Essa posição de singularidade que Cristo ocupa é afirmada nesses versículos ainda de uma outra maneira: nas duas referências a Jesus como "unigênito", palavra que indica que Jesus é filho único. Essa ideia não costuma ser muito enfatizada, e a religiosidade popular, com chavões como "todo mundo é filho de Deus", tende a atribuir a essa expressão uma conotação mais vaga e diluída, que não corresponde ao uso bíblico - nem, de modo geral, ao uso que se fazia na Antiguidade. Os versículos 12 e 13 expõem isso com muita clareza ao dizer sobre Cristo que, "a todos quantos o receberam, deu-lhes o poder de serem feitos filhos de Deus, a saber, aos que creem no seu nome, os quais não nasceram do sangue, nem da vontade da carne, nem da vontade do homem, mas de Deus". Note-se que ele não aplica a expressão "filhos de Deus" indistintamente, e sim apenas àqueles que "receberam" Jesus; e diz ainda que esses, tendo-o recebido, "são feitos", ou seja, se tornam filhos de Deus, coisa que não eram antes. Essa ideia é muito importante. Paulo a desenvolve em termos levemente diferentes, falando de uma "adoção", pela qual Deus passa a nos tratar como filhos legítimos, embora não o sejamos por natureza. Isso está em Romanos 8.13-17:

"Pois se vocês viverem de acordo com a carne, morrerão; mas, se pelo Espírito fizerem morrer os atos do corpo, viverão, porque todos os que são guiados pelo Espírito de Deus são filhos de Deus. Pois vocês não receberam um espírito que os escravize para novamente temer, mas receberam o Espírito que os adota como filhos, por meio do qual clamamos: 'Aba, Pai'. O próprio Espírito testemunha ao nosso espírito que somos filhos de Deus. Se somos filhos, então somos herdeiros; herdeiros de Deus e co-herdeiros com Cristo, se de fato participamos dos seus sofrimentos, para que também participemos da sua glória."

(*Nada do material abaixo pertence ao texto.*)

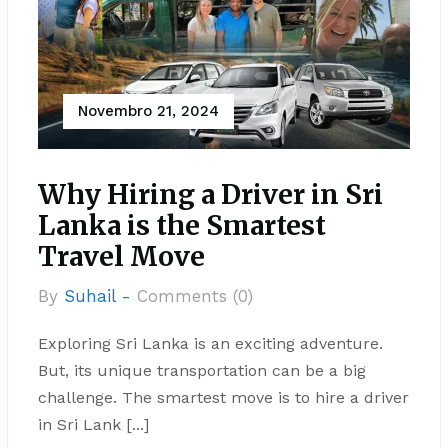
Novembro 21, 2024
Why Hiring a Driver in Sri
Lanka is the Smartest
Travel Move
By
Suhail -
Comments (0)
Exploring Sri Lanka is an exciting adventure.
But, its unique transportation can be a big
challenge. The smartest move is to hire a driver
in Sri Lank [...]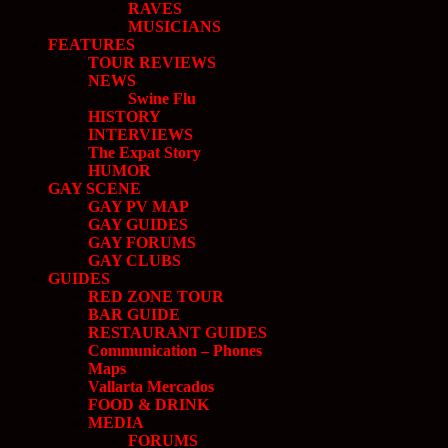
RAVES
MUSICIANS
FEATURES
TOUR REVIEWS
NEWS
Swine Flu
HISTORY
INTERVIEWS
The Expat Story
HUMOR
GAY SCENE
GAY PV MAP
GAY GUIDES
GAY FORUMS
GAY CLUBS
GUIDES
RED ZONE TOUR
BAR GUIDE
RESTAURANT GUIDES
Communication – Phones
Maps
Vallarta Mercados
FOOD & DRINK
MEDIA
FORUMS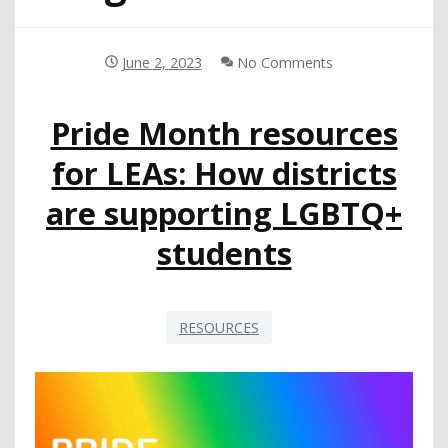
June 2, 2023
No Comments
Pride Month resources
for LEAs: How districts
are supporting LGBTQ+
students
RESOURCES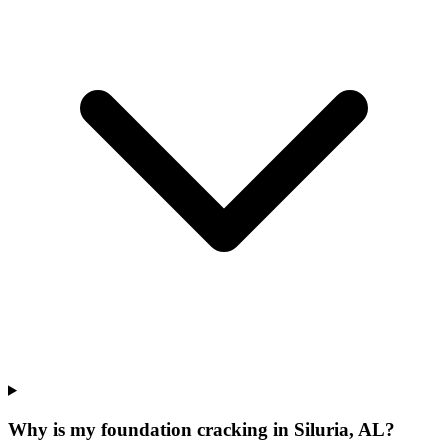
Why is my foundation cracking in Siluria, AL?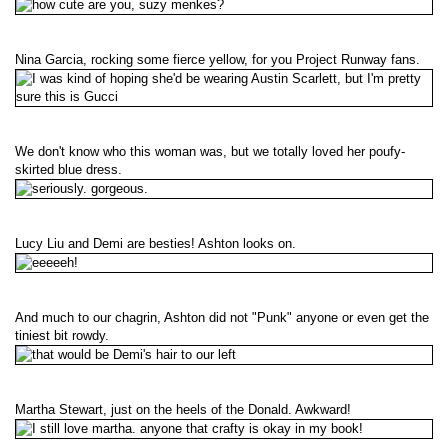
Nina Garcia, rocking some fierce yellow, for you Project Runway fans.
We don't know who this woman was, but we totally loved her poufy-
skirted blue dress.
Lucy Liu and Demi are besties! Ashton looks on.
And much to our chagrin, Ashton did not "Punk" anyone or even get the
tiniest bit rowdy.
Martha Stewart, just on the heels of the Donald. Awkward!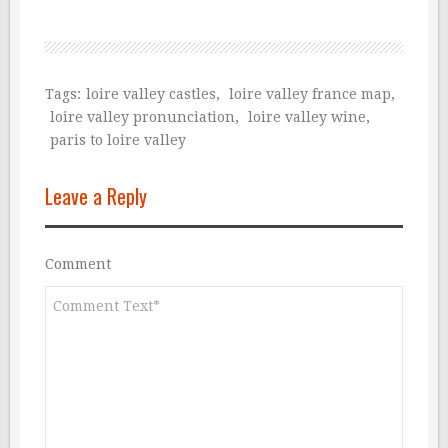
Tags:
loire valley castles
,
loire valley france map
,
loire valley pronunciation
,
loire valley wine
,
paris to loire valley
Leave a Reply
Comment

Essa ideia é repetida adiante, nos versículos 22 e 23: "Sabemos que toda a natureza criada geme até agora, como em dores de parto. E não só isso, mas nós mesmos, que temos os primeiros frutos do Espírito, gememos interiormente, esperando ansiosamente nossa adoção como filhos, a redenção do nosso corpo." E, novamente, nos versículos 28 e 29: "Sabemos que Deus age em todas as coisas para o bem daqueles que o amam, dos que foram chamados de acordo com o seu propósito. Pois aqueles que de antemão conheceu, também os predestinou para serem conformes à imagem de seu Filho, a fim de que ele seja o primogênito entre muitos irmãos." Toda essa linguagem, embora honrosa para os filhos adotivos, deixa claro que existe uma diferença fundamental entre Jesus, o unigênito e filho de Deus por direito, e nós, adotados de forma graciosa e misericordiosa, que somos tratados por Deus com uma honra que não merecemos por nossa própria natureza.

3 comentários:

Mulher na Polícia disse...

Fala Andrezinho!

Você tá estudando pra caramba, hein?

Issaê!

: *

André disse...

Ei, você que enviou o comentário que não publiquei.

Não sei como falar com você. Não achei o endereço do seu blog no seu perfil. Me mande, que eu comento lá.

Ou, se preferir, me mande um e-mail: alvenancio@gmail.com.

Aguardo, e agradeço. Abraços!

Unknown disse...

Ótimo!!!

Demonstra muito estudo mesmo e conhecimento sobre o que fala!